(Work instruction): Print nothing beyond the line with "Coches nuevos": every line from the beginning of the data up to it, that line included, and no pictures.

(Information supplied):
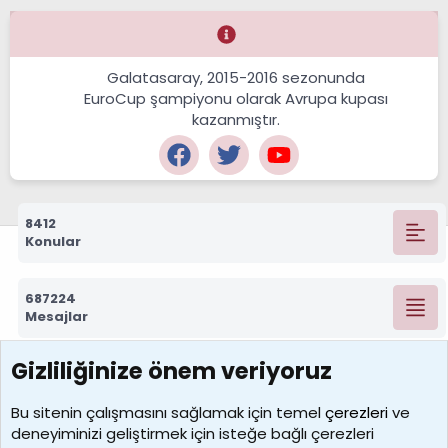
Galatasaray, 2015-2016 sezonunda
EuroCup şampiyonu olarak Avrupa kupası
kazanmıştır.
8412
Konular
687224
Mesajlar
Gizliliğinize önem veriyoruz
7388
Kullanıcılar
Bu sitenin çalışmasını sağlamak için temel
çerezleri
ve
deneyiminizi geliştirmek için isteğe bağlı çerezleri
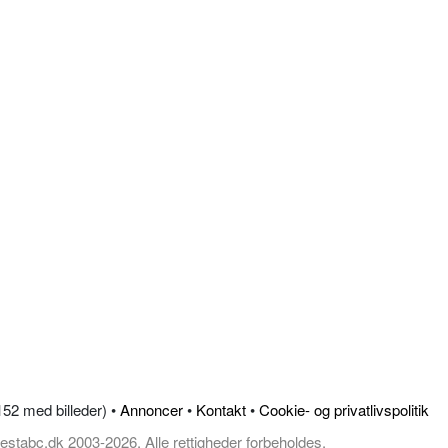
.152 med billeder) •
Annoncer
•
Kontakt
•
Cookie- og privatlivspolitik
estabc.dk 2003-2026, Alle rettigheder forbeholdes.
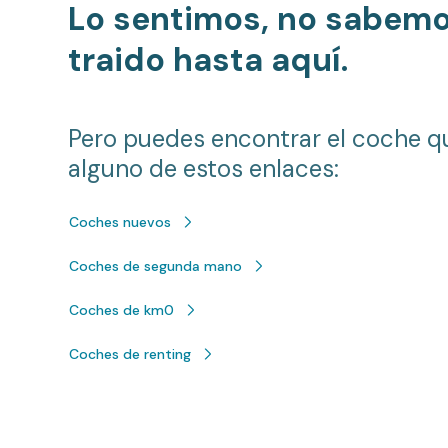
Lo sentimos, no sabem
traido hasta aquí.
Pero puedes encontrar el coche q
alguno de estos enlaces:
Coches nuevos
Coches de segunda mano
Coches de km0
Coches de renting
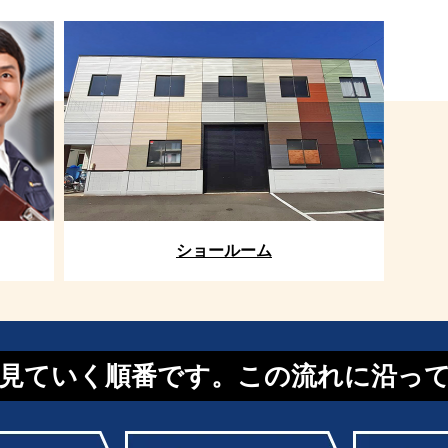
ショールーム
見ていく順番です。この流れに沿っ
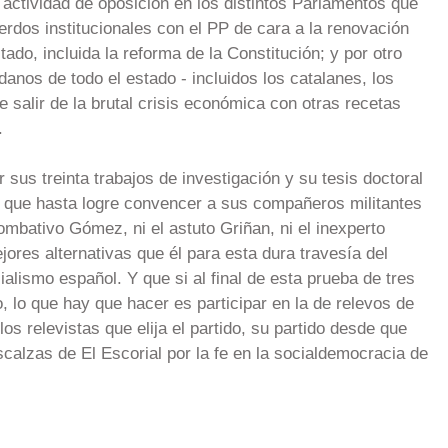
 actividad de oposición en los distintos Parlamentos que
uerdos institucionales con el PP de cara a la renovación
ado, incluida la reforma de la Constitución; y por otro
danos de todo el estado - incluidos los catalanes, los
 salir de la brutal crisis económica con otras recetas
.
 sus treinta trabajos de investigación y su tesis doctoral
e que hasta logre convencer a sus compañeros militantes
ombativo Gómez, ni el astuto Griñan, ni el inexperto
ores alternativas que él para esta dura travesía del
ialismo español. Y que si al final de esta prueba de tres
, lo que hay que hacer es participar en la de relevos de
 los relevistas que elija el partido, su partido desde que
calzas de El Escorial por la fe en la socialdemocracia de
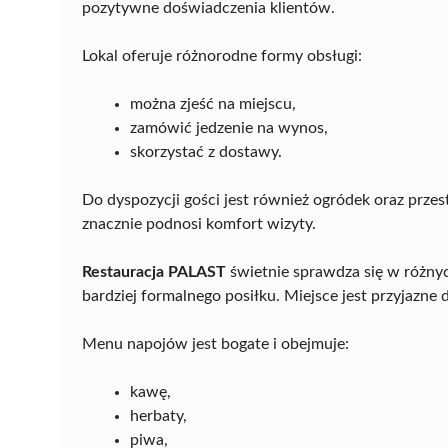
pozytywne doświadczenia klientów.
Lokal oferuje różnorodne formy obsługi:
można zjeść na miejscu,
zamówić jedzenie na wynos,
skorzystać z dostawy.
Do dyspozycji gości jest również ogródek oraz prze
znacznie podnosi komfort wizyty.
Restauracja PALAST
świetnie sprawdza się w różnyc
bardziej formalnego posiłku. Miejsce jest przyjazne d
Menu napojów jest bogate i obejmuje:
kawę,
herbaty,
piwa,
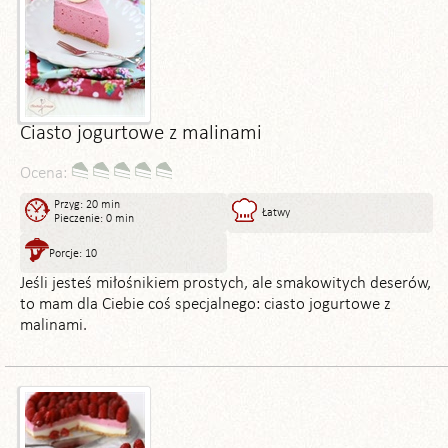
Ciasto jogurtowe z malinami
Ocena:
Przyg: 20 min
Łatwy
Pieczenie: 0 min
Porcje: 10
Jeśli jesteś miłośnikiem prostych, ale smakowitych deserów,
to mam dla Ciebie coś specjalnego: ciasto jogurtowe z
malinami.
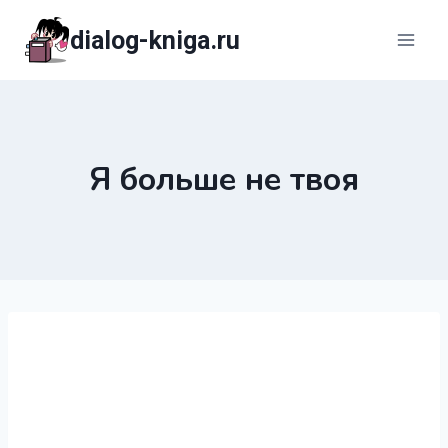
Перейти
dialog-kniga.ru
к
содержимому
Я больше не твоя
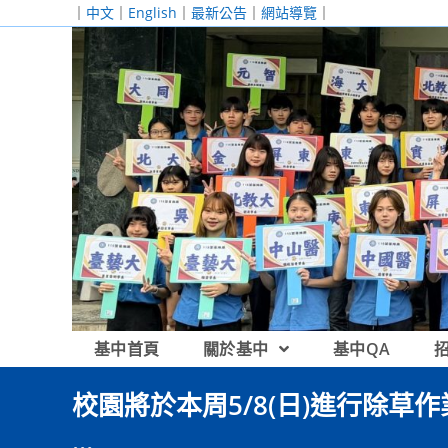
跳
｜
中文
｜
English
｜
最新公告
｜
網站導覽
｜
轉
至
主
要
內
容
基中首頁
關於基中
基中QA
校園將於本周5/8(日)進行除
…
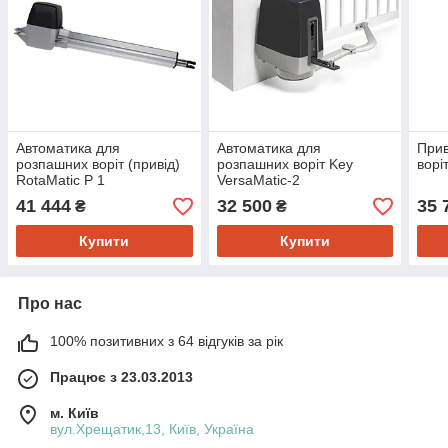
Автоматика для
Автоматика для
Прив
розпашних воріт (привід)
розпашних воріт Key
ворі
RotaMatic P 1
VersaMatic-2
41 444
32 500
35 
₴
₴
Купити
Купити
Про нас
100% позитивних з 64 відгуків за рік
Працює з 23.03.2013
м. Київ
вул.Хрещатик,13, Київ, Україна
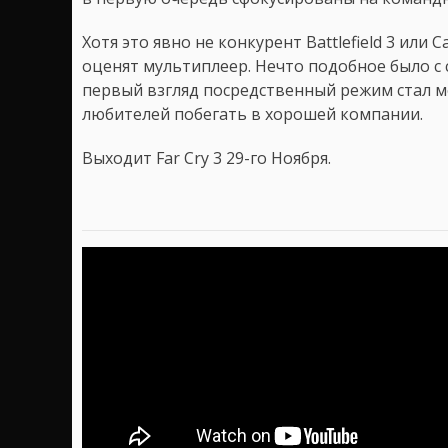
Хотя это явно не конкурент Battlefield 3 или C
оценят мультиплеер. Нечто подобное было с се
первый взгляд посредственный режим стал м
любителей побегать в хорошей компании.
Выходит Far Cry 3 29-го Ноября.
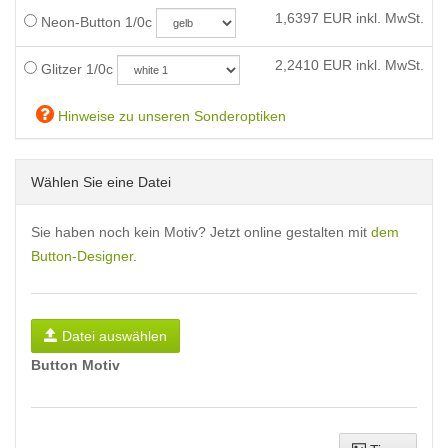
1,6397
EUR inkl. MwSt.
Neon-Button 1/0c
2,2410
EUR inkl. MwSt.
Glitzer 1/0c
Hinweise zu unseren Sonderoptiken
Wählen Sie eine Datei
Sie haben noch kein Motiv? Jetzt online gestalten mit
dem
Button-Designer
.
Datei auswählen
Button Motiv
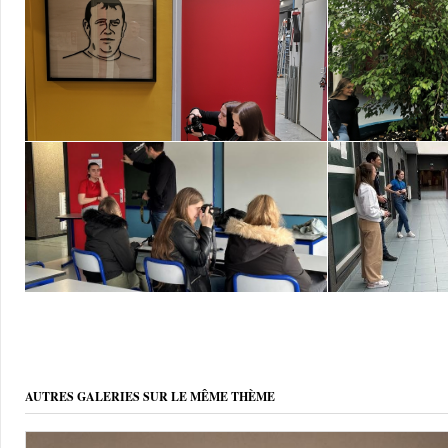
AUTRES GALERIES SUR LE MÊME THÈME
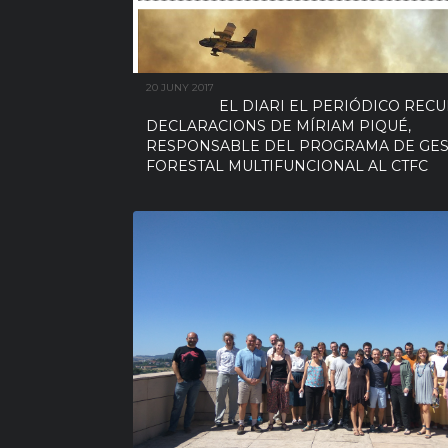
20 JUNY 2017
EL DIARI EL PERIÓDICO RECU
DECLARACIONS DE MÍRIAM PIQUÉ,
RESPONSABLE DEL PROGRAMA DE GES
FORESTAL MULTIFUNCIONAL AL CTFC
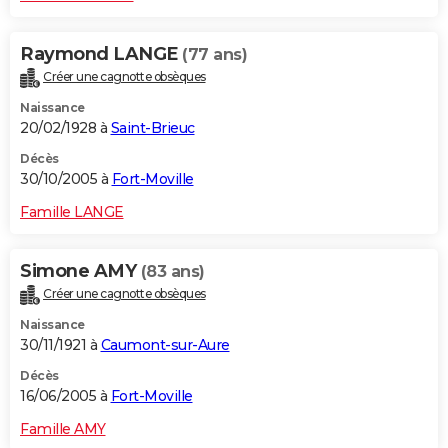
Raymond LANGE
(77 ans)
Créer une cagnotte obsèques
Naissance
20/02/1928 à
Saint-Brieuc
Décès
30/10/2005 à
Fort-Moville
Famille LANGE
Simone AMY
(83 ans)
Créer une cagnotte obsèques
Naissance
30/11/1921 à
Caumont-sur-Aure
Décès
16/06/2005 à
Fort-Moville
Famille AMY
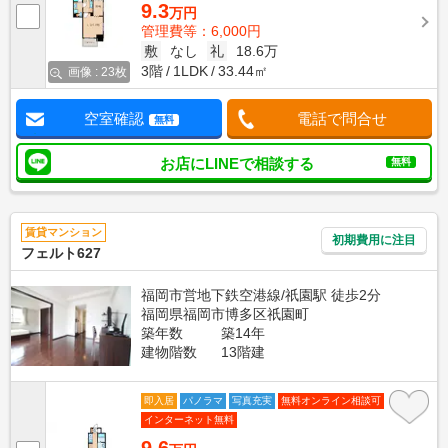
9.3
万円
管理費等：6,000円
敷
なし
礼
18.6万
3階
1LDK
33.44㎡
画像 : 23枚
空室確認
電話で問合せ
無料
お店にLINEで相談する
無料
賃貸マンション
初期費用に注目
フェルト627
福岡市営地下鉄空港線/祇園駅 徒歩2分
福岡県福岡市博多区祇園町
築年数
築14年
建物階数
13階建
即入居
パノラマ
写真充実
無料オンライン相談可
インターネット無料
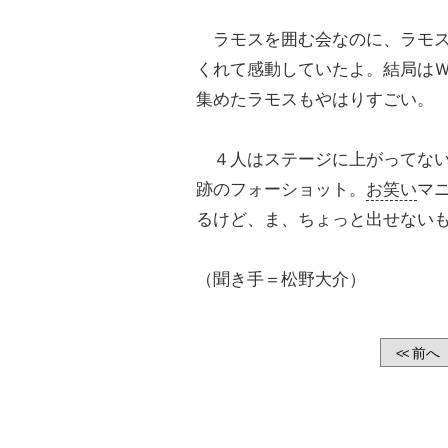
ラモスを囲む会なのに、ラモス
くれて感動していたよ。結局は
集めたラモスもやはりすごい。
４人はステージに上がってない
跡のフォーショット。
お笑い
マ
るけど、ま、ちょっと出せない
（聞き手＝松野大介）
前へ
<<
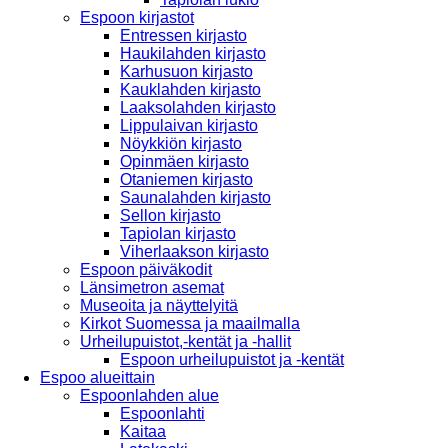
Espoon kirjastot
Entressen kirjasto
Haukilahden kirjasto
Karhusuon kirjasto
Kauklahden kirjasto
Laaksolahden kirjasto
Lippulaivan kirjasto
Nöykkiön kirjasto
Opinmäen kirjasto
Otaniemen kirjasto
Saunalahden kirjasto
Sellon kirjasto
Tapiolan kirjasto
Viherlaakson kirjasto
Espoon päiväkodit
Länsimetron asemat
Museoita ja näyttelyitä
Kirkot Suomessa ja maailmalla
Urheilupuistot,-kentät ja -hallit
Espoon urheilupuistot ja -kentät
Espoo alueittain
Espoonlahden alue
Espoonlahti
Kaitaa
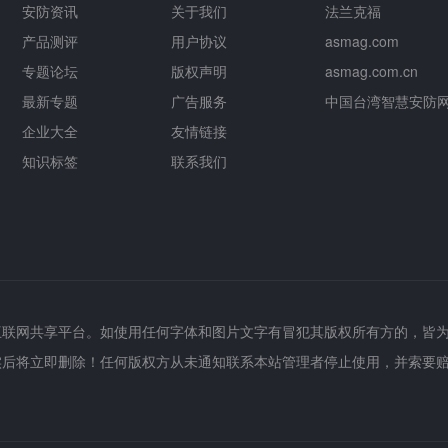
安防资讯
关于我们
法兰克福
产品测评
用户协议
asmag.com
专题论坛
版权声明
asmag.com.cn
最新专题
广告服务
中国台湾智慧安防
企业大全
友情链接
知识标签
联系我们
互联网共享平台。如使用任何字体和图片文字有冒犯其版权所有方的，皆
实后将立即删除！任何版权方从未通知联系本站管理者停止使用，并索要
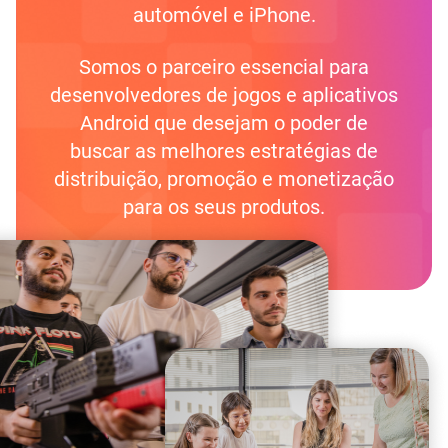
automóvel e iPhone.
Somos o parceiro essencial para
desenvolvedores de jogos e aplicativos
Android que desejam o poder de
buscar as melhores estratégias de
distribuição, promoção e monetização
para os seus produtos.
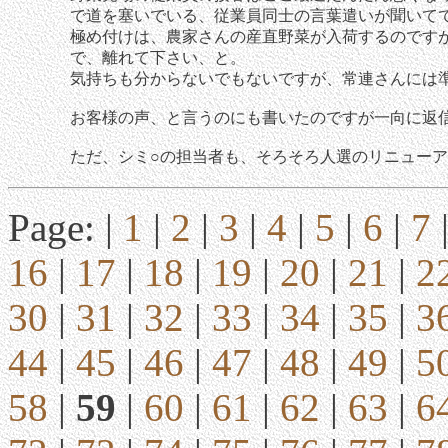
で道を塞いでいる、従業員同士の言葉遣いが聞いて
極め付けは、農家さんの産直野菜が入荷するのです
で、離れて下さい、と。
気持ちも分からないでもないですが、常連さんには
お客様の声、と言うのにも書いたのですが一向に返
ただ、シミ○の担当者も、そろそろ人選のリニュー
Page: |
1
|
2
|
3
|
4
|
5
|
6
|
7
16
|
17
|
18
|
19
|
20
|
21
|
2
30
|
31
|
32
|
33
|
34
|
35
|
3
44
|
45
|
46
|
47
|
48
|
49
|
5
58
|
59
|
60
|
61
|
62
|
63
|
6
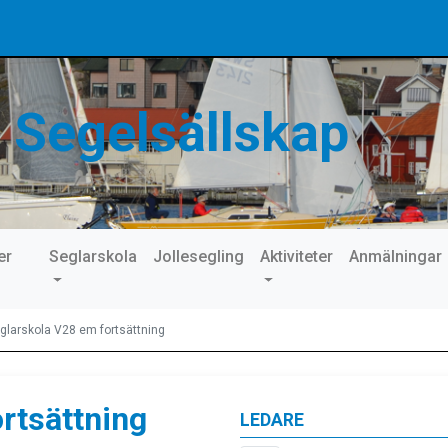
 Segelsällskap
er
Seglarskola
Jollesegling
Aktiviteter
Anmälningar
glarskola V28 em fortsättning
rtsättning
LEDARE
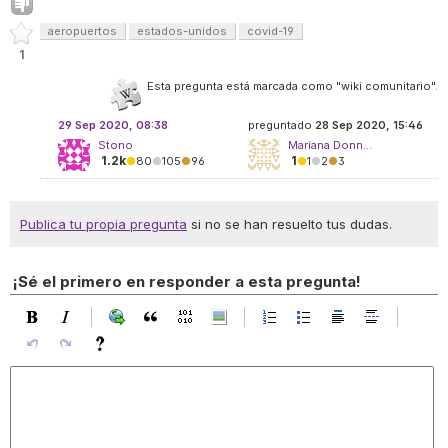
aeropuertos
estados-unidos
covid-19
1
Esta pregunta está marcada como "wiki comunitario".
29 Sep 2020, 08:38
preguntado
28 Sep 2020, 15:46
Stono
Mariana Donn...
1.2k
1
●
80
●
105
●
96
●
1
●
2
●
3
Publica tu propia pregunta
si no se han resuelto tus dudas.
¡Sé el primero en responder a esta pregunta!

(Exercise response):
Galatasaray, 2015-2016 sezonunda
EuroCup şampiyonu olarak Avrupa kupası
kazanmıştır.
8412
Konular
687224
Mesajlar
Gizliliğinize önem veriyoruz
7388
Kullanıcılar
Bu sitenin çalışmasını sağlamak için temel
çerezleri
ve
deneyiminizi geliştirmek için isteğe bağlı çerezleri
.152 med billeder) •
Annoncer
•
Kontakt
•
Cookie- og privatlivspolitik
estabc.dk 2003-2026, Alle rettigheder forbeholdes.
Lo sentimos, no sabem
traido hasta aquí.
Pero puedes encontrar el coche q
alguno de estos enlaces:
Coches nuevos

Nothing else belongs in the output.